I don’t want you to come off with the impression that neuropeptides are the source of all line attractors in the brain; far from it! Line attractors are ubiquitous, and those that are involved in e.g. decision-making and evidence accumulation in the cortex are likely done through conventional wiring. However, especially in parts of the brain that are part of the steering subsystem, neuropeptides can do computational heavy lifting beyond their reputation as neuromodulators.
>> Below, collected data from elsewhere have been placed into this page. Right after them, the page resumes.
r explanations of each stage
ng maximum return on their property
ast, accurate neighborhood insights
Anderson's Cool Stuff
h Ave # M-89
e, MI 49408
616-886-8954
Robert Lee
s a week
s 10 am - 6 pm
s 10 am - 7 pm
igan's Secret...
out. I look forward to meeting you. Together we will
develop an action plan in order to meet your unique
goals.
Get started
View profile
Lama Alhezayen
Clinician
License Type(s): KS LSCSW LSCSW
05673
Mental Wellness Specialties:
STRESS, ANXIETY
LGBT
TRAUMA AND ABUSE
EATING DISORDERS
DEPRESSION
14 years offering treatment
This example illustrates the deep connection between cell types, connectivity, and computation. The genome doesn’t specify “build a line attractor for aggression.” It specifies molecular identities (Esr1+, plus whatever distinguishes x₁ from x₂) that, through wiring rules and neuropeptide channels, generate the connectivity topology that implements line attractor dynamics.
More epicycles
I presented a binary story of wired vs. wireless connectomes. Of course, the real story is far more complex, with the gnarliest complication being space. Distance strongly constrains which neurons connect with which. Layout is ultimately encoded in the genome; and the genome dictates axon guidance, through different guidance molecules like netrins, slits, semaphorins, and ephrins. That means transcriptomic identity also influences layout and guidance signals. it could thus be said that cell types influence connectivity through (at least!) three interacting means: local wiring, wireless neuropeptides, and global layout.
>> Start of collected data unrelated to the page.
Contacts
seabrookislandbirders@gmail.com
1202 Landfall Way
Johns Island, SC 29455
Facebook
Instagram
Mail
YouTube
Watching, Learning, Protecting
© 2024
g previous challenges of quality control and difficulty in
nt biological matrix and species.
Not only that, but these factors are dynamic! Neurons migrate during development, which means that local connections can translate into long-range connections. Transcriptomic signatures also change during development. It’s possible, for example, that CAMs are expressed only at an intermediate timepoint during development, to determine connections, then go away during adulthood. You can see hints of this in the Yoo et al. (2023) data, which captured transcriptomes at different time points.
…I could continue all day. The take-home here is that there are myriad routes through which cell types influence connectivity, that the connection rules don’t appear particularly mysterious, and that studying cell types and connectomes at the same time is fruitful.
Conclusion
The question “how does a genome specify brain circuits?” has an elegant answer: through cell types. Combinatorial gene expression patterns determine surface molecule profiles; these implement wiring rules specifying who connects to whom; and connectivity topology determines computational dynamics. The genome encodes not just anatomy but function. They also determine neuropeptide patterns, creating a parallel channel of communication that we’re just starting to investigate.
This helps explain why, for example, the hypothalamus harbors over a thousand cell types, while the cortex tiles the same canonical circuit across vast territory. Innate behaviors require specific circuits, and specific circuits require specific cell types, which determine wiring and wireless rules. Studying these signatures could help us finally understand how evolution wrote the instructions for building a brain. Moreover, they could help us understand the rich tapestry of innate drives and behaviors that define different species.